Fort heureusement, la loi déférée ne prévoit aucune de ces mesures pour le moins inquiétantes pour l'état des libertés publiques. Mais, dans ces conditions, l'institution de la peine en cause n'est manifestement en rien nécessaire à la poursuite de l'objectif constitutionnel de protection de l'ordre public.
Le principe de nécessité des peines posé par l'article 8 de la Déclaration des droits de l'homme et du citoyen est dès lors manifestement méconnu par la loi déférée.
De surcroît, la loi déférée ne saurait constitutionnellement limiter l'usage futur du droit de manifester, composante majeure de la liberté d'expression, sur la base d'une simple présomption de contrariété non moins future à l'ordre public de cet usage. A l'évidence, le juge répressif n'est pas en mesure d'apprécier trois ans à l'avance l'existence éventuelle d'une menace pour l'ordre public...

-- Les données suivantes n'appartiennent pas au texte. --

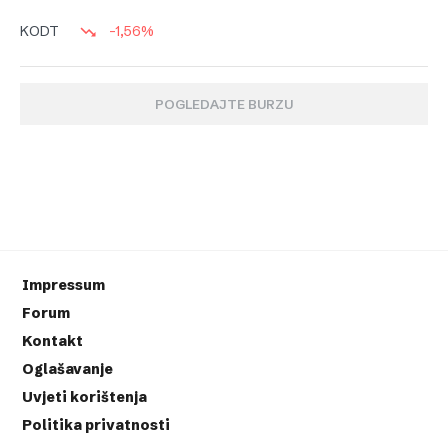
-1,56%
KODT
POGLEDAJTE BURZU
Impressum
Forum
Kontakt
Oglašavanje
Uvjeti korištenja
Politika privatnosti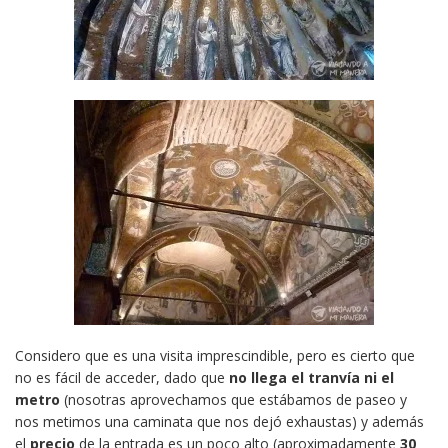
Considero que es una visita imprescindible, pero es cierto que
no es fácil de acceder, dado que
no llega el tranvía ni el
metro
(nosotras aprovechamos que estábamos de paseo y
nos metimos una caminata que nos dejó exhaustas) y además
el
precio
de la entrada es un poco alto (aproximadamente
30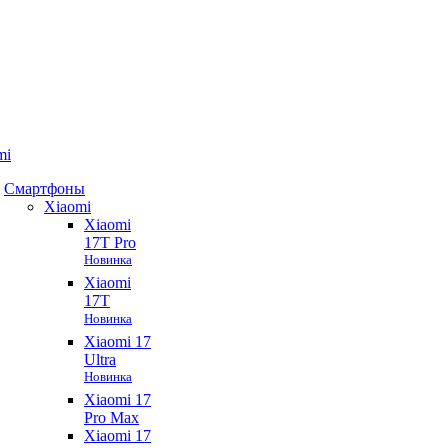
mi
Смартфоны
Xiaomi
Xiaomi
17T Pro
Новинка
Xiaomi
17T
Новинка
Xiaomi 17
Ultra
Новинка
Xiaomi 17
Pro Max
Xiaomi 17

Au demeurant, l'intervention d'une sanction pénale ne serait ici fondée que sur des considérations de maintien de l'ordre qui relèvent en principe de la police administrative... alors que la loi déférée prévoit non une mesure de sûreté mais une peine complémentaire. La nécessité d'une << peine >> fait en ce sens manifestement défaut.
On peut en outre s'interroger sur l'assimilation suggérée, au demeurant des plus choquantes, entre << casseurs >> et manifestants: priver les premiers du droit de manifester est dépourvu de tout sens et de toute efficacité dès lors qu'on ne les empêche pas de se trouver à proximité d'un cortège sur la voie publique. A quoi dès lors les reconnaître? A leur faciès, à leur costume? Sauf à organiser comme on l'a dit l'assignation à résidence ou la rétention administrative de catégories entières de la population considérées comme a priori et collectivement suspectes, la mesure ici prévue par la loi déférée n'est manifestement pas justifiée par les nécessités réelles (ou du moins appréciées de manière réaliste et régulière) du maintien de l'ordre public.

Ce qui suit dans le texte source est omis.